The enchanting Jardin Majorelle, created by French artist Jacques Majorelle in the early 20th century, was later purchased and refurbished by the legendary fashion designer Yves Saint Laurent and his partner Pierre Bergé. This 2.5-acre garden showcases lily ponds, soaring bamboo groves, and palm trees, along with a rich collection of over 300 species of cacti, some of which are truly extraordinary. A top tourist attraction in Marrakech, visitors are required to book online a few days in advance and are assigned a specific time slot for entry. Regrettably, I mistakenly booked through an agency rather than the official website, resulting in a significantly higher ticket price. Despite the oversight, the experience was absolutely unforgettable.

In the following days, Kadie, Monica, and Gloria indulged in a traditional hammam—steam bath and cleansing ritual found in nearly every neighborhood. The process involved an attendant coating the body in black soap made from olive oil and crushed olives to soften dead skin cells.

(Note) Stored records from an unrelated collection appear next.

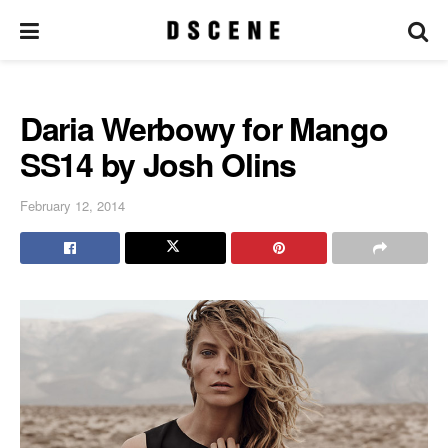
Daria Werbowy for Mango
SS14 by Josh Olins
February 12, 2014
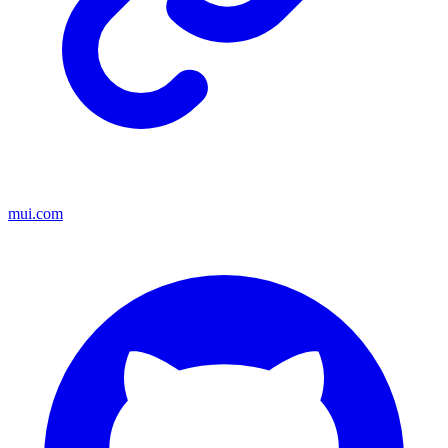
mui.com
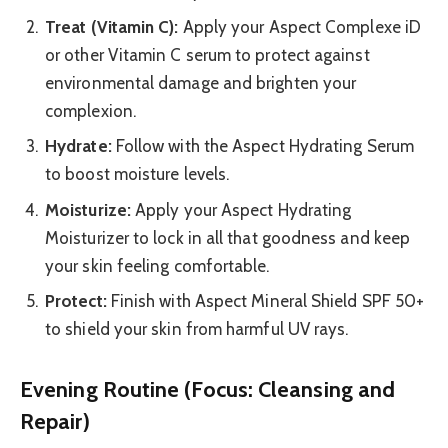
Treat (Vitamin C):
Apply your Aspect Complexe iD
or other Vitamin C serum to protect against
environmental damage and brighten your
complexion.
Hydrate:
Follow with the Aspect Hydrating Serum
to boost moisture levels.
Moisturize:
Apply your Aspect Hydrating
Moisturizer to lock in all that goodness and keep
your skin feeling comfortable.
Protect:
Finish with Aspect Mineral Shield SPF 50+
to shield your skin from harmful UV rays.
Evening Routine (Focus: Cleansing and
Repair)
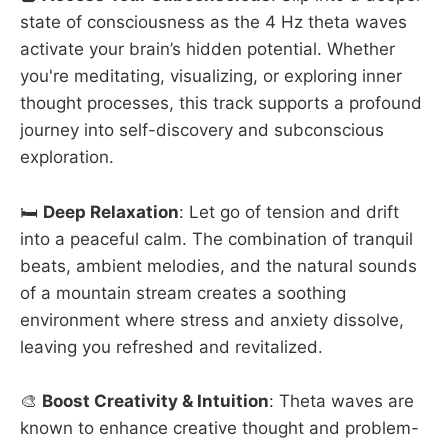
state of consciousness as the 4 Hz theta waves
activate your brain’s hidden potential. Whether
you're meditating, visualizing, or exploring inner
thought processes, this track supports a profound
journey into self-discovery and subconscious
exploration.
🛏️
Deep Relaxation
: Let go of tension and drift
into a peaceful calm. The combination of tranquil
beats, ambient melodies, and the natural sounds
of a mountain stream creates a soothing
environment where stress and anxiety dissolve,
leaving you refreshed and revitalized.
🎨
Boost Creativity & Intuition
: Theta waves are
known to enhance creative thought and problem-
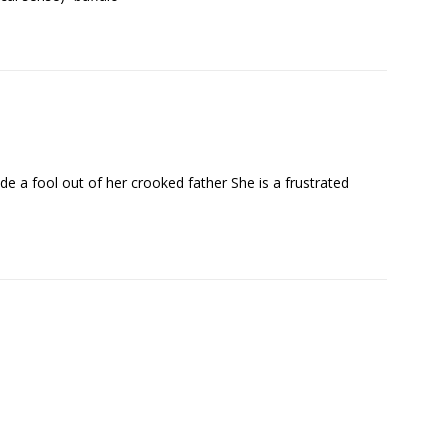
 a fool out of her crooked father She is a frustrated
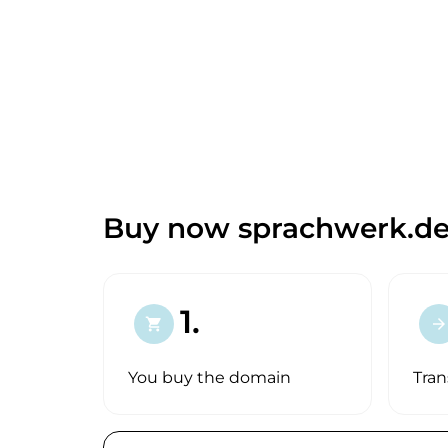
Buy now sprachwerk.de
1.
shopping_cart
arrow_forward
You buy the domain
Tran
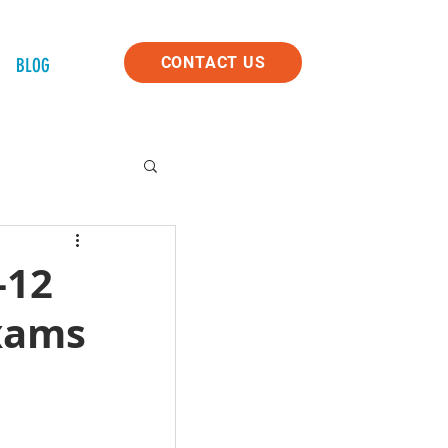
CONTACT US
BLOG
-12
Exams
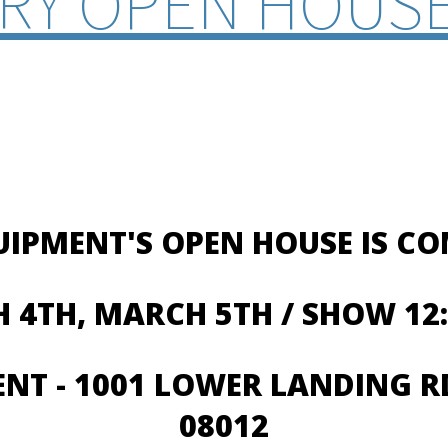
RY OPEN HOUSE
UIPMENT'S OPEN HOUSE IS C
 4TH, MARCH 5TH / SHOW 12:
ENT -
1001 LOWER LANDING RD
08012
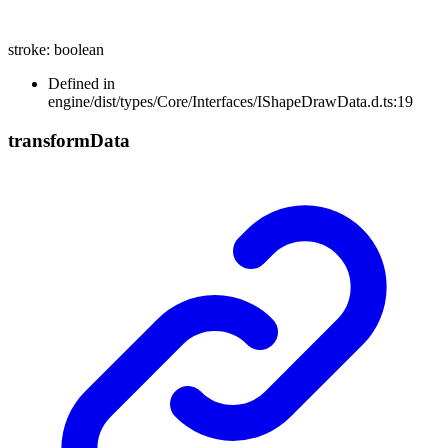
stroke
:
boolean
Defined in
engine/dist/types/Core/Interfaces/IShapeDrawData.d.ts:19
transform
Data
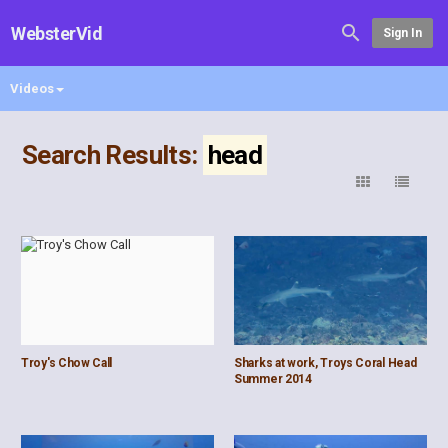
WebsterVid
Sign In
Videos
Search Results:
head
Troy's Chow Call
Sharks at work, Troys Coral Head
Summer 2014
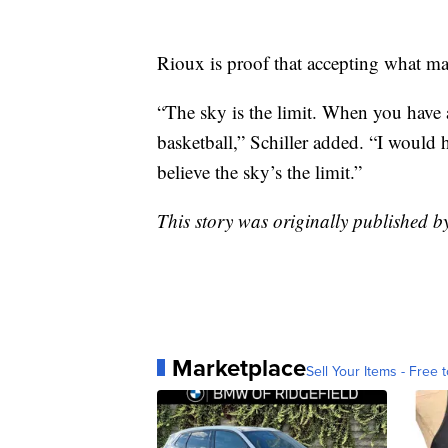
Rioux is proof that accepting what m
“The sky is the limit. When you have 
basketball,” Schiller added. “I would h
believe the sky’s the limit.”
This story was originally published b
Marketplace
Sell Your Items - Free t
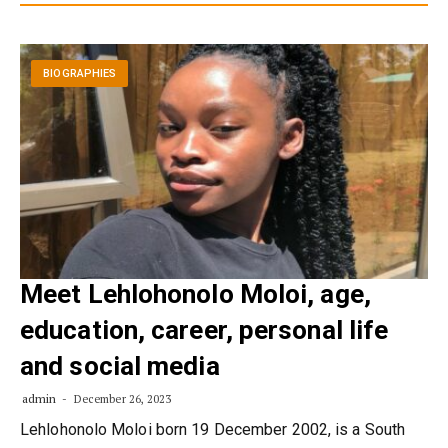
BIOGRAPHIES
Meet Lehlohonolo Moloi, age,
education, career, personal life
and social media
admin
December 26, 2023
Lehlohonolo Moloi born 19 December 2002, is a South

Once rinsed off, a coarse cloth known as a kessa was used to vigorously scrub the entire body. Kadie and Monica couldn't stop raving about the experience of seeing rolls of dead skin being removed, concluding with a refreshing cool bath.

We capped off our vacation with two days in the Agafay Desert and the Ourika Valley. In Agafay, we rode camels, witnessed a stunning sunset, enjoyed a sumptuous buffet, and were entertained by traditional Moroccan dancers and a fire-eater. The Ourika Valley offered a beautiful hiking experience in the Atlas Mountains, where we were awed by a powerful waterfall. These two extraordinary experiences truly deserve a blog post of their own.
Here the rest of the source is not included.